Friday, May 10, 2019

After the Armistice

To piece together the story of what happened in Anderson County, South Carolina, that tumultuous May 1, 1865, the perspective is best gained by relying on multiple accounts. Apparently, at least one local resident of the area was aware of where the escaping Jefferson Davis had passed that night. Dr. John B. Adger, local minister and uncle of Clarissa Adger Bowen whose diary represents the main portion of the Ashtabula book I've referred to, prepared his own written version of the episode in his memoir, My Life and Times.
When President Davis and his Cabinet found it necessary to quit Richmond, their course carried them through the Piedmont portion of South Carolina, but they did not come by Pendleton. One night they lodged at Abbeville with my friend, Mr. Thomas C. Perrin, in that spacious and magnificent mansion which was shortly afterwards destroyed by fire.

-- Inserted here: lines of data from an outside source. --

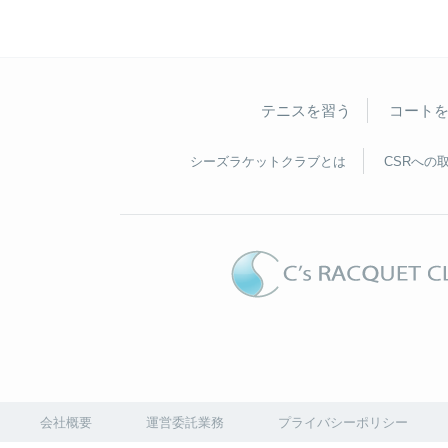
テニスを習う
コート
シーズラケットクラブとは
CSRへの
会社概要
運営委託業務
プライバシーポリシー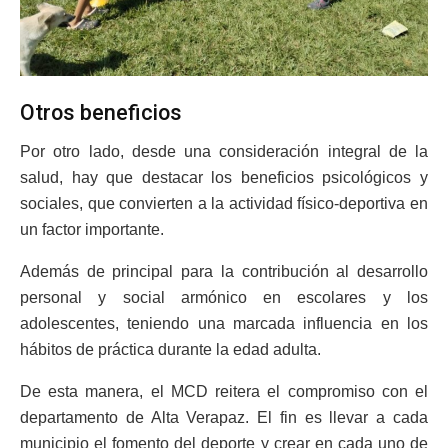
Otros beneficios
Por otro lado, desde una consideración integral de la
salud, hay que destacar los beneficios psicológicos y
sociales, que convierten a la actividad físico-deportiva en
un factor importante.
Además de principal para la contribución al desarrollo
personal y social armónico en escolares y los
adolescentes, teniendo una marcada influencia en los
hábitos de práctica durante la edad adulta.
De esta manera, el MCD reitera el compromiso con el
departamento de Alta Verapaz. El fin es llevar a cada
municipio el fomento del deporte y crear en cada uno de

That, however, did not prevent the amassing of Federal troops in Anderson County in anticipation of the Confederate cabinet's supposed arrival in that area. Clarissa made notes of one experience of her husband, Orsamus Allan Bowen—whom she referred to in her diary simply as "O"—when meeting up with the Union officer and his three men approaching their property at Ashtabula that May 1, he asked, "What does this mean?"
"We are Yankees," was the reply. "Are you the owner of this place?"
"I am and to what command do you belong?"
"To Stoneman's."
"And this is your way of observing the armistice?" O. demanded.

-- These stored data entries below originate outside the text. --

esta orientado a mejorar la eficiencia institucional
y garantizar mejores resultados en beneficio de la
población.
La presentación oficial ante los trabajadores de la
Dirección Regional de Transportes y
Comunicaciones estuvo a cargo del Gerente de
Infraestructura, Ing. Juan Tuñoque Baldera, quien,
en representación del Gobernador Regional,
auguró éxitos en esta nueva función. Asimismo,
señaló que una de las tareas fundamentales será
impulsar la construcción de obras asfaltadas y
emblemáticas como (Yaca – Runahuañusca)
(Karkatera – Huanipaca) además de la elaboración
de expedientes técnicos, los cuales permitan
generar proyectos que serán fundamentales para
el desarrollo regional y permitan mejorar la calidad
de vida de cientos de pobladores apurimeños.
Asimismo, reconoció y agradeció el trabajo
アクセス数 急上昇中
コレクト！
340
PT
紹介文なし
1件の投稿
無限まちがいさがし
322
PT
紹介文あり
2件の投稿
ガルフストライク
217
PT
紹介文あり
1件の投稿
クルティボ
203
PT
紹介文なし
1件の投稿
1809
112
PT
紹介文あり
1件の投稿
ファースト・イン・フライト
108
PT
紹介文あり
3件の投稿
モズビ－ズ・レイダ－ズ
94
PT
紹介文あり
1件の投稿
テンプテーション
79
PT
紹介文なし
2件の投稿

The Union men proceeded to the Ashtabula stables after telling Bowen that "we are only retaliating" for a Tennessee incident, and made off with some of their horses. Bowen, meanwhile, ran inside, warning his wife and family to take refuge in Clarissa's room. Afterwards, she reflected that "we had but a short time to quiet ourselves and prepare for our trial." Sure enough, more soldiers returned, stealing what they could find—jewelry, firearms, and money, though items of clothing and food "were not despised."

In the aftermath, as Clarissa recognized,
We are yet in too much confusion to know what is taken and what is left. Only thank God, no blood was shed and O. was not taken prisoner. It was all as sudden as a clap of thunder—all over in three hours time.... Tonight we are quiet but Oh, so worn out and exhausted and so intensely anxious for the dear ones at Rivoli [her family members living in a nearby residence].

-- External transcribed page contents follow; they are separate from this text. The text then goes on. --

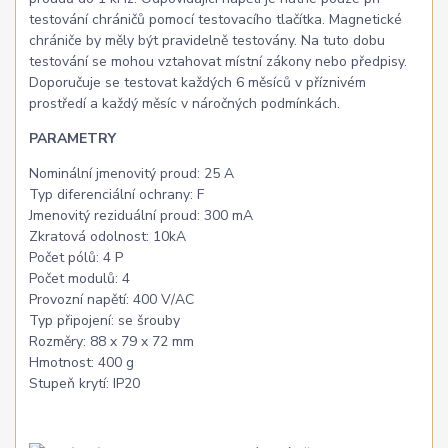
testování chráničů pomocí testovacího tlačítka. Magnetické
chrániče by měly být pravidelně testovány. Na tuto dobu
testování se mohou vztahovat místní zákony nebo předpisy.
Doporučuje se testovat každých 6 měsíců v příznivém
prostředí a každý měsíc v náročných podmínkách.
PARAMETRY
Nominální jmenovitý proud: 25 A
Typ diferenciální ochrany: F
Jmenovitý reziduální proud: 300 mA
Zkratová odolnost: 10kA
Počet pólů: 4 P
Počet modulů: 4
Provozní napětí: 400 V/AC
Typ připojení: se šrouby
Rozměry: 88 x 79 x 72 mm
Hmotnost: 400 g
Stupeň krytí: IP20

That was her experience, living in the country outside the town of Pendleton. As we'll soon see, the stories were much the same—if not worse—at other homes in the area, including Rivoli, the residence of her parents and younger siblings.


  1. Surely a terrifying experience.

    1. Kathy, these are some of the milder recorded experiences! The uncertainty of immediate outcomes must have been difficult, as word spread of their neighbors' experiences.

  2. I can only imagine the terror they must have felt :(

    1. Yes, it must have been so hard--and so unexpected!